Many Democrats, meanwhile, are urging Obama not to send more troops to Afghanistan. Some in his own administration, notably Vice President Joe Biden, aren't convinced that more troops would guarantee success and advocate instead more drone attacks and more training for Afghan forces.
Training Afghan troops, police and border guards, however, is proving to be a slow and frustrating process, hampered by corruption, illiteracy, ethnic rivalries and logistical problems, and carried out in the shadow of doubts about what kind of government the troops are serving.
Finally, Obama must reckon with domestic economic pressures. The unemployment rate reached 10.2 percent in October, the highest since 1983, and there are growing fears that changes in the nation's health care system could send the federal budget deficit even higher.

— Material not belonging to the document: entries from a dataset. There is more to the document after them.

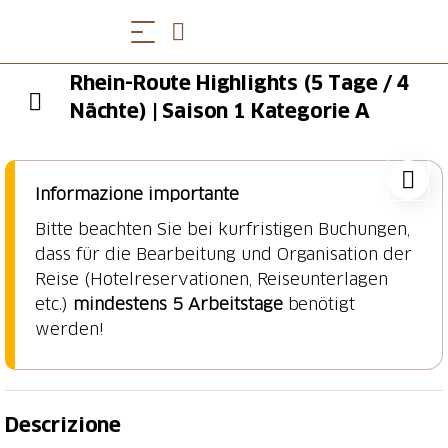
Rhein-Route Highlights (5 Tage / 4
Nächte) | Saison 1 Kategorie A
Informazione importante
Bitte beachten Sie bei kurfristigen Buchungen,
dass für die Bearbeitung und Organisation der
Reise (Hotelreservationen, Reiseunterlagen
etc.)
mindestens 5 Arbeitstage
benötigt
werden!
Descrizione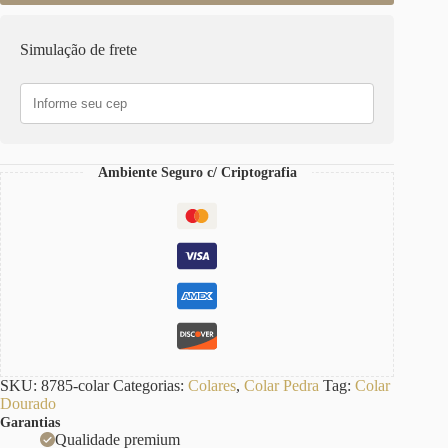
Simulação de frete
Ambiente Seguro c/ Criptografia
SKU:
8785-colar
Categorias:
Colares
,
Colar Pedra
Tag:
Colar
Dourado
Garantias
Qualidade premium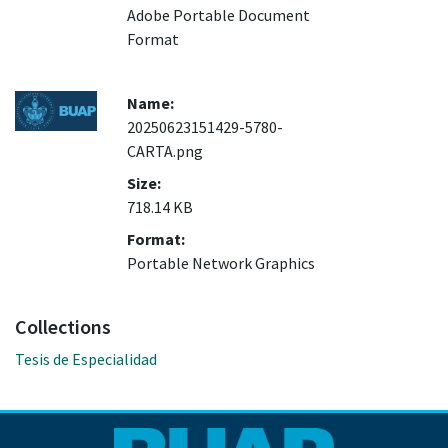
Adobe Portable Document
Format
Name:
20250623151429-5780-
CARTA.png
Size:
718.14 KB
Format:
Portable Network Graphics
Collections
Tesis de Especialidad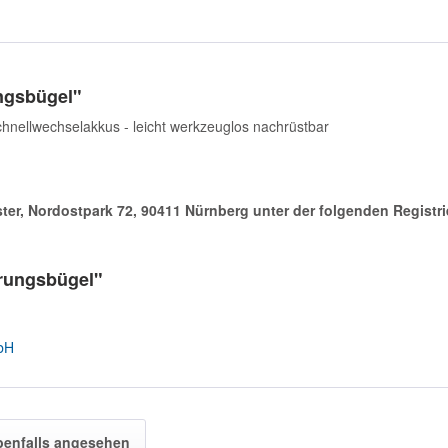
ngsbügel"
hnellwechselakkus - leicht werkzeuglos nachrüstbar
ister, Nordostpark 72, 90411 Nürnberg unter der folgenden Regist
erungsbügel"
bH
benfalls angesehen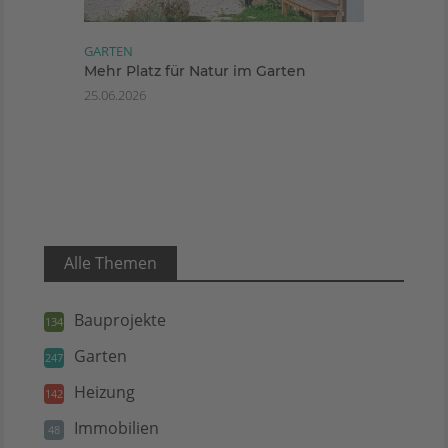
GARTEN
Mehr Platz für Natur im Garten
25.06.2026
Alle Themen
Bauprojekte
134
Garten
247
Heizung
142
Immobilien
48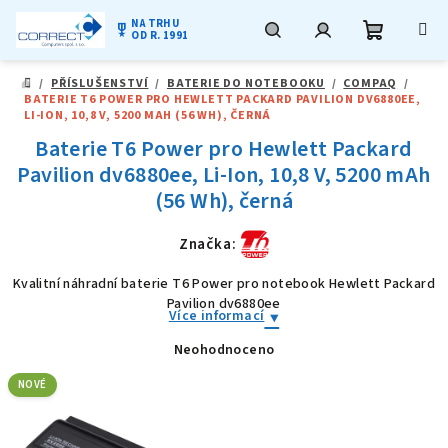
NA TRHU
military_tech
OD R. 1991
Nákupní
Hledat
Přihlášení
Přejít
/
PŘÍSLUŠENSTVÍ
/
BATERIE DO NOTEBOOKU
/
COMPAQ
/
na
DOMŮ
BATERIE T6 POWER PRO HEWLETT PACKARD PAVILION DV6880EE,
obsah
košík
LI-ION, 10,8 V, 5200 MAH (56 WH), ČERNÁ
Baterie T6 Power pro Hewlett Packard
Pavilion dv6880ee, Li-Ion, 10,8 V, 5200 mAh
(56 Wh), černá
Značka:
Kvalitní náhradní baterie T6 Power pro notebook Hewlett Packard
Pavilion dv6880ee
Více informací
Neohodnoceno
Průměrné
hodnocení
produktu
NOVÉ
je
0,0
z
5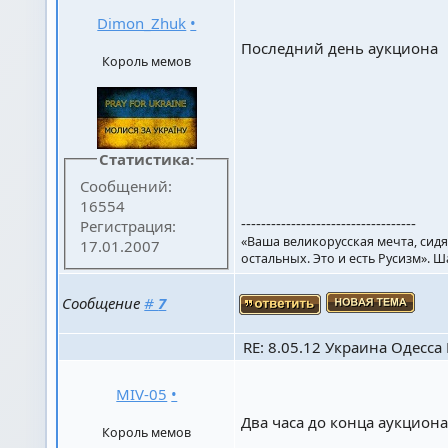
Dimon_Zhuk
•
Последний день аукциона
Король мемов
Статистика:
Сообщений:
16554
-----------------------------------
Регистрация:
«Ваша великорусская мечта, сидя
17.01.2007
остальных. Это и есть Русизм». 
Сообщение
#
7
RE: 8.05.12 Украина Одесса К
MIV-05
•
Два часа до конца аукцион
Король мемов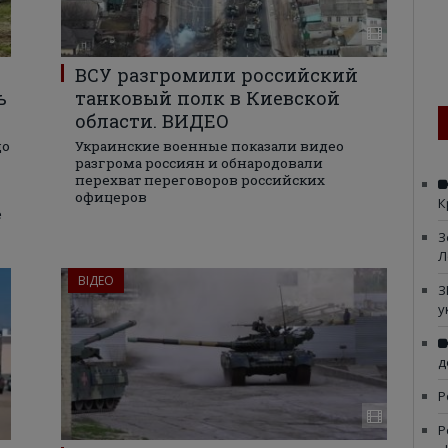
ВСУ разгромили российский
ь
танковый полк в Киевской
области. ВИДЕО
що
Украинские военные показали видео
разгрома россиян и обнародовали
перехват переговоров российских
офицеров
К
е
З
Л
ВІДЕО
З
у
д
Р
Р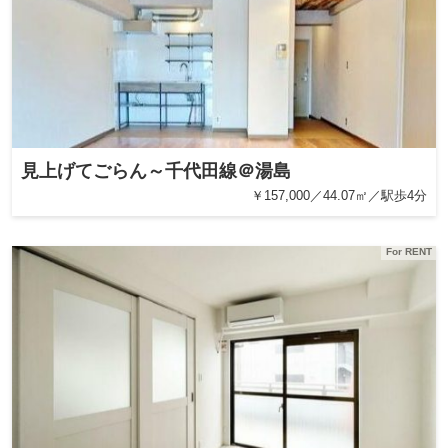
見上げてごらん～千代田線＠湯島
￥157,000／44.07㎡／駅歩4分
For RENT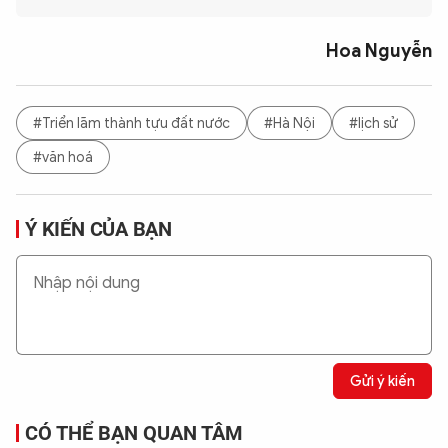
Hoa Nguyễn
#Triển lãm thành tựu đất nước
#Hà Nội
#lịch sử
#văn hoá
Ý KIẾN CỦA BẠN
Gửi ý kiến
CÓ THỂ BẠN QUAN TÂM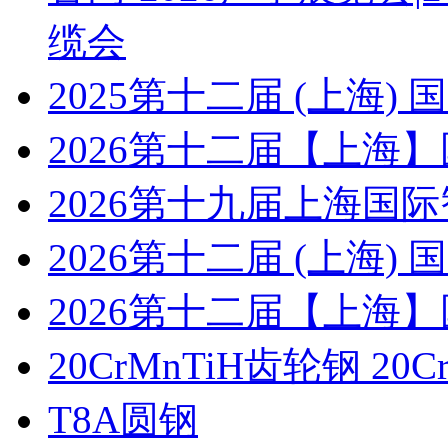
缆会
2025第十二届 (上海
2026第十二届【上海
2026第十九届上海国
2026第十二届 (上海
2026第十二届【上海
20CrMnTiH齿轮钢 20C
T8A圆钢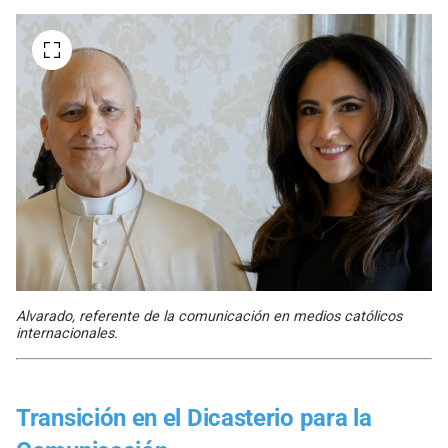
Alvarado, referente de la comunicación en medios católicos
internacionales.
Transición en el Dicasterio para la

Obama campaigned saying that he'd fund the Iraq and Afghanistan wars from the defense budget, but Adm. Michael Mullen, the chairman of the Joint Chiefs of Staff, said last week that the Afghan war — which some administration officials privately concede could cost $700 billion to $1 trillion — might require a supplemental funding bill next year. Among the cost estimates the Pentagon is considering is $1 trillion over 10 years, two senior defense officials told McClatchy.
Because of these pressures, it's become "highly likely that the administration would send more troops," said Paul Pillar, the director of Strategic Studies at Georgetown University. "Then it is a matter of degree," particularly given the struggling U.S. economy.
For all the debate and deliberation, however, the proposed new deployments still may not answer the fundamental question about Afghanistan, Pillar said: Would a Taliban-controlled Afghanistan pose a threat to the United States?